In majority male teams, both male and female team members rated male leaders as more exemplary than female leaders, but this effect was eliminated in more gender-balanced teams.

Introduction

Stereotypical beliefs about good leadership are gendered in favor of men. Similarly, local stereotypes typically also converge in men’s favor due to the masculinity and male majority of many managerial positions. However, leaders are not stand-alone actors but extensions of the group, which means leaders’ evaluations may depend on how representative they are of their group.

Thus, in this randomized field experiment, the authors examine whether intervening at the team level restores gender equality in followers’ evaluations of male and female leaders by potentially trumping global, societal stereotypes with local, group prototypes. That is, men are generally viewed as more prototypical leaders than women, including when leading majority male teams; however, men and women should be similarly prototypical leaders when leading gender-balanced teams because both leaders are representative of the group.

As robustness checks, the authors also examine leaders’ own conceptions of their leadership qualities and leaders’ ratings according to follower gender to rule out alternative explanations for their findings.

Findings

As expected, team members rated male leaders as more exemplary than female leaders in majority male teams, but not in gender-balanced teams.

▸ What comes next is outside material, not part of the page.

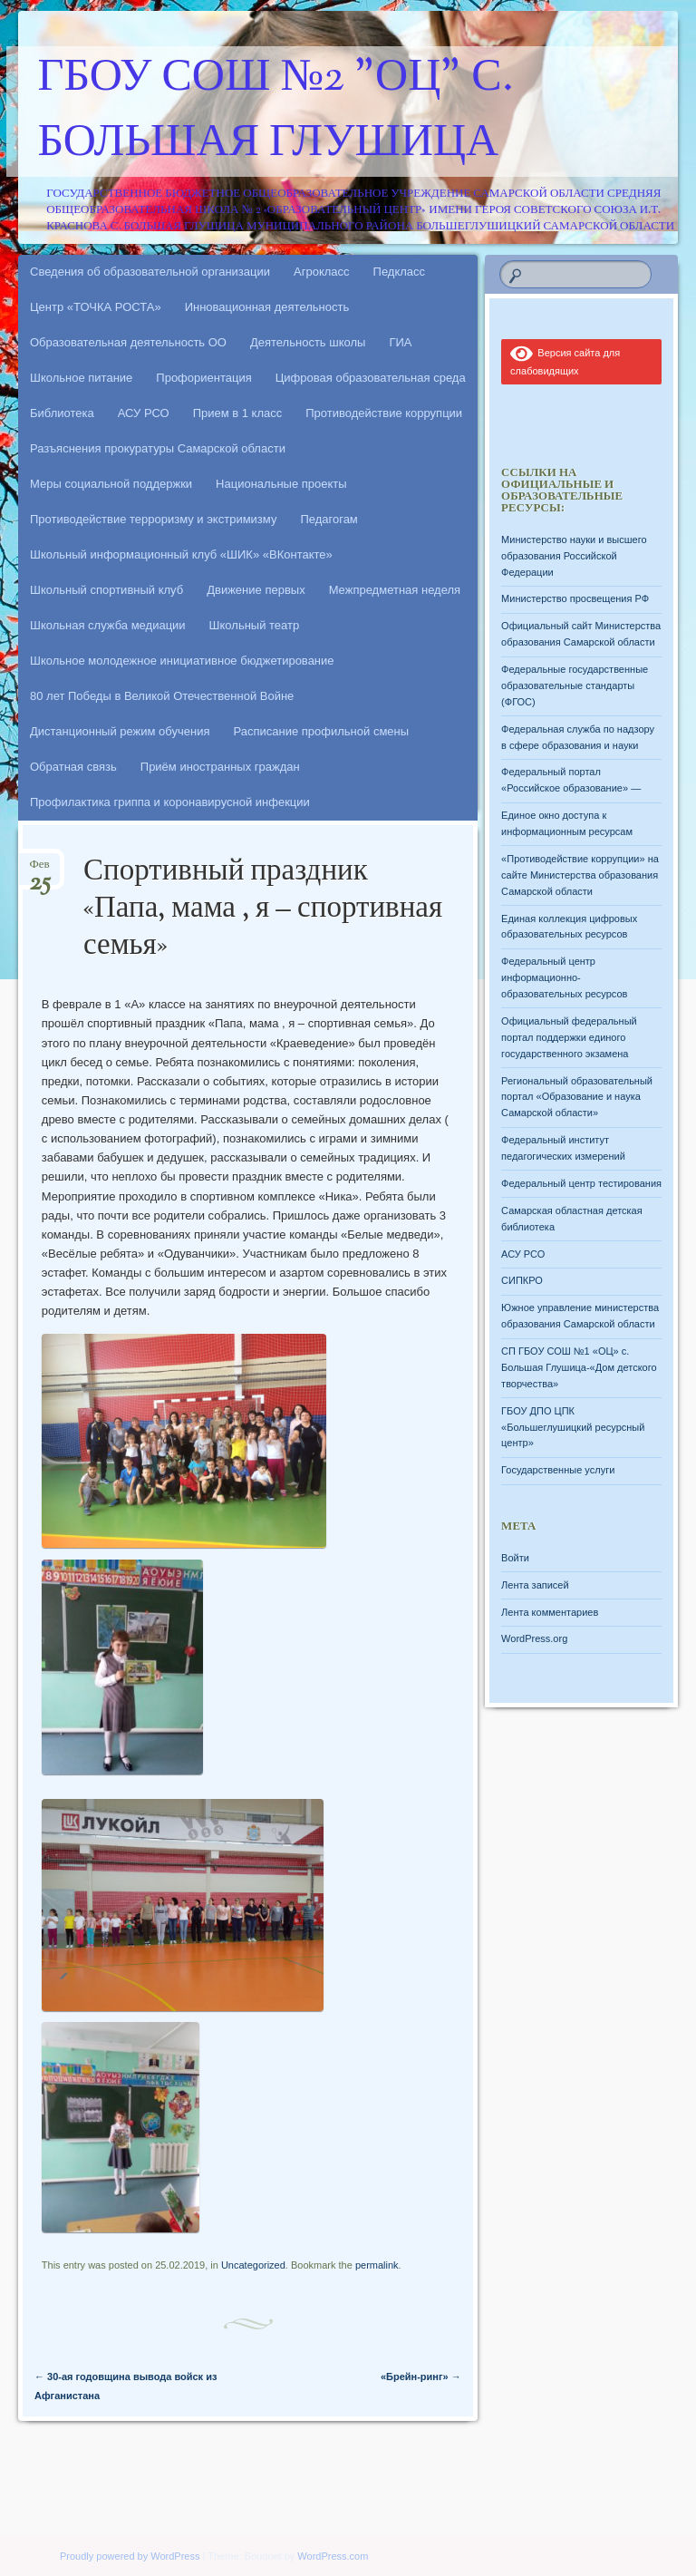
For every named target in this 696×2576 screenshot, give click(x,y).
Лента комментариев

  • On average, men were rated as more exemplary leaders than women (male leaders = 4.92, female leaders = 4.76), a difference that was larger in majority male teams (male leaders = 4.94, female leaders = 4.66).
  • However, this male leadership advantage was eliminated in gender-balanced teams (male leaders = 4.88, female leaders = 4.87).
  • The tipping point for equality in leader evaluations occurred when the team was comprised of approximately 40% women.
  • Male and female leaders reported similar ratings of their own leadership qualities regardless of their team’s gender composition, suggesting the effect of team gender composition is not driven by leaders.
  • The team gender composition effect also influenced male and female followers in a similar way, suggesting the effect of team gender composition is not driven primarily by female followers.

In summary, men were perceived as more exemplary leaders than women, despite all leaders receiving the same leadership training and reporting no differences in their self-conceptions as leaders either before or after the orientation event. However, in more gender-balanced teams, followers rated male and female leaders as equally exemplary leaders, eliminating this male advantage. These findings support team composition as a strategy to enable gender equality in leadership evaluations by design.

Methodology

The authors conducted a randomized field experiment of 927 group members and 70 group leaders among newly created student teams from business, economics, and informatics at a large university in Western Europe. Team members and leaders were randomly assigned to majority male (20% women) or more gender-balanced (40-50% women) teams. Surveys were completed after team members spent approximately 6 hours with their teams and leaders, including several leader-organized orientation events. Group members and leaders answered perceptual questions about the leader’s prototypicality on 6-point response scales, including whether the leader demonstrated the qualities and behaviors of a typical leader and fit the image of a leader.